Data Visualization Lecture Notes

文章目录
  1. 1. 1 Humans’ Visual System and Cognition
  2. 2. 2 The Features of Humans Visual System
  3. 3. 3 Color
    1. 3.1. Color Space and Color Model
    2. 3.2. Rules for Color Scheme
    3. 3.3. Choose Color Scheme According to Data Nature
    4. 3.4. Color Harmonization
    5. 3.5. Color Meanings
  4. 4. 4 Visualization Principles from Tufte - Not to Lie
  5. 5. 5 Data and Visual Channels

Data visualization is the most relaxing class among this term. Pro. Huamin Qu is a humorous, gentle and kindly guy. On the HKUST VisLab, I can see he gets along well with students and they just have held $15^{th}$ VisLab anniversary along with his $50^{th}$ birthday.

In the first class, Pro. Qu said that this is a class where you can feel the beauty of data science, where you can escape from the sophisticated math maze for a while.
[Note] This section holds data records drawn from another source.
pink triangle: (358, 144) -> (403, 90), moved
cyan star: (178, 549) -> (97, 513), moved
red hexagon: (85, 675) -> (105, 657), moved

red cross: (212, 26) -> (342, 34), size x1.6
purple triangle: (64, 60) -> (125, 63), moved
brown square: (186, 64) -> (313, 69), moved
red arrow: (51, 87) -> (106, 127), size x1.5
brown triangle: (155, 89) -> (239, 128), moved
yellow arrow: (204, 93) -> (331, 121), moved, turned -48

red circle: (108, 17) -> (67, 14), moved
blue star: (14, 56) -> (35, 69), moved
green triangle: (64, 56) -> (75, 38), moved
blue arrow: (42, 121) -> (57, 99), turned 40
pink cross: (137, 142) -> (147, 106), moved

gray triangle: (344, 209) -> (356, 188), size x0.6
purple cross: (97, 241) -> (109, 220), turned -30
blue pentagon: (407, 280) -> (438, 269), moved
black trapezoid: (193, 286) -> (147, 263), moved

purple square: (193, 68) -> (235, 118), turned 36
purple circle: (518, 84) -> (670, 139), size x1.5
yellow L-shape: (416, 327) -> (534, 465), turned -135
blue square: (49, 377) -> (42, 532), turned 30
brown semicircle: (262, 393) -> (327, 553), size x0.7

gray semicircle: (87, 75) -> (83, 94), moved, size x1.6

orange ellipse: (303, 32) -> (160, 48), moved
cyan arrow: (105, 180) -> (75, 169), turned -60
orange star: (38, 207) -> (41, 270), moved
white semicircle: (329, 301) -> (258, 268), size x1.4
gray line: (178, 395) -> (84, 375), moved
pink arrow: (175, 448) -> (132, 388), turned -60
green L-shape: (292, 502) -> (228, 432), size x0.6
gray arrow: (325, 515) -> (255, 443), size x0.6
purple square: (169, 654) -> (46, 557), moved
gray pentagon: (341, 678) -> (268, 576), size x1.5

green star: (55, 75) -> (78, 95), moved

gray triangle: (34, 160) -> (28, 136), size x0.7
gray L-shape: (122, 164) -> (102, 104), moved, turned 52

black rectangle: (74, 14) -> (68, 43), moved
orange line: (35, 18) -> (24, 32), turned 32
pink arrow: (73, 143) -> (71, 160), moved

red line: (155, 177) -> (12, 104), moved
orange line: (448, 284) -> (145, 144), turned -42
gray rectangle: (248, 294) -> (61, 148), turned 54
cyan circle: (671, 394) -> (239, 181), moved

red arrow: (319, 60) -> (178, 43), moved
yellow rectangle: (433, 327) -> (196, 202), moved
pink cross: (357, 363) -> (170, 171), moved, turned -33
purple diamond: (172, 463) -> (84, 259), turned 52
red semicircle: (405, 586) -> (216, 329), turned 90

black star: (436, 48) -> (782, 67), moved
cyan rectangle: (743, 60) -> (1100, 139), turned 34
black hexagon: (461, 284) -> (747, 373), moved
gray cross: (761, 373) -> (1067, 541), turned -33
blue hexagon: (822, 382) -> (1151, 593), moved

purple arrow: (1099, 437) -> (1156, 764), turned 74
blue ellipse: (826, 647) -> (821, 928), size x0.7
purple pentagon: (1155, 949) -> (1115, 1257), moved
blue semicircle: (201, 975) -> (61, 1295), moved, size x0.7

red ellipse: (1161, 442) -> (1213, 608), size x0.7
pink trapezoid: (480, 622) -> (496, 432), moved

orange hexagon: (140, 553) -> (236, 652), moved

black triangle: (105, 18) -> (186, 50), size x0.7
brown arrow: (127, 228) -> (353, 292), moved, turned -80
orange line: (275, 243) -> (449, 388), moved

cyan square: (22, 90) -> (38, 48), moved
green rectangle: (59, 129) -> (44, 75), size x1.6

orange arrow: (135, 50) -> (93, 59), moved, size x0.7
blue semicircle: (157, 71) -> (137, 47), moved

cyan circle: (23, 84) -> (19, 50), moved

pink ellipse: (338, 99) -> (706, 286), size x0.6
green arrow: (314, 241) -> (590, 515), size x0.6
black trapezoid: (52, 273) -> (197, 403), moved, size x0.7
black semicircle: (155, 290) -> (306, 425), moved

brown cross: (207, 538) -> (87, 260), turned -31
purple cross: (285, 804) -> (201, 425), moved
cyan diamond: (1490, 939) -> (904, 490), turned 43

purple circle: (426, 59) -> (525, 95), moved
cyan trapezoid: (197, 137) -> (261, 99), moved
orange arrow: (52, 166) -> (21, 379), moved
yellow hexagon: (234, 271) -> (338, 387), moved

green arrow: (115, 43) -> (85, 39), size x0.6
Display the data like telling a story, he also said. You can feel what’s meaning by watching this youtube video BBC: The Joy of Stats - Rosling’s 200 years’ human history in 4 mins

The core value of data visulization is that computers do what computers are good at and humans do what humans are good at. For example, one of their team’s works CSE PQE-defense System help supervisors check their students (MPhile or PhD) information more easily.

DataVisualization

Computers are good at computing. It liberates humans from the tedious and boring jobs and let them do more creative works. I think it’s more delightful to to draw a colorful pictures than sitting in front of desk calculating infinite data.

1 Humans’ Visual System and Cognition

Our humans visual system is efficient to process image information. The world memory masters in the TV show do use visual memory and imagination to memorize massive information such as poker, faces, color and etc. And I believe that we recite poems and english words by imagining a pictures in our school days. We also prefer to use charts and diagrams to display clear message rather than show raw data.

Whatever the CSE PQE-defense System or the charts we draw, essentially speaking, we want the information (data, perceptions, values, sensation) in our mind can be transfered to others’. The viusalization is only a method, the information conveyance is the key. In the Data Visualization, we call this kind of information cognition and we also use the term cognition conveyance. For example, blue dots in the following picture make us feel stable and calm but we feel unstable and anxious when seeing red dots. We can use colors and shapes to convey a kind of state and even a kind of feeling.

cognition

Stuart K. Card (born c. 1946), an American researcher and retired Senior Research Fellow at Xerox PARC, is considered to be one of the pioneers of applying human factors in human–computer interaction. He said,

Visualization is really about external cognition, that is, how resources outside the mind can be used to boost the cognitive capabilities of the mind.

He hit the point of what visualization really does and how visualization play an important role in cognition conveyance.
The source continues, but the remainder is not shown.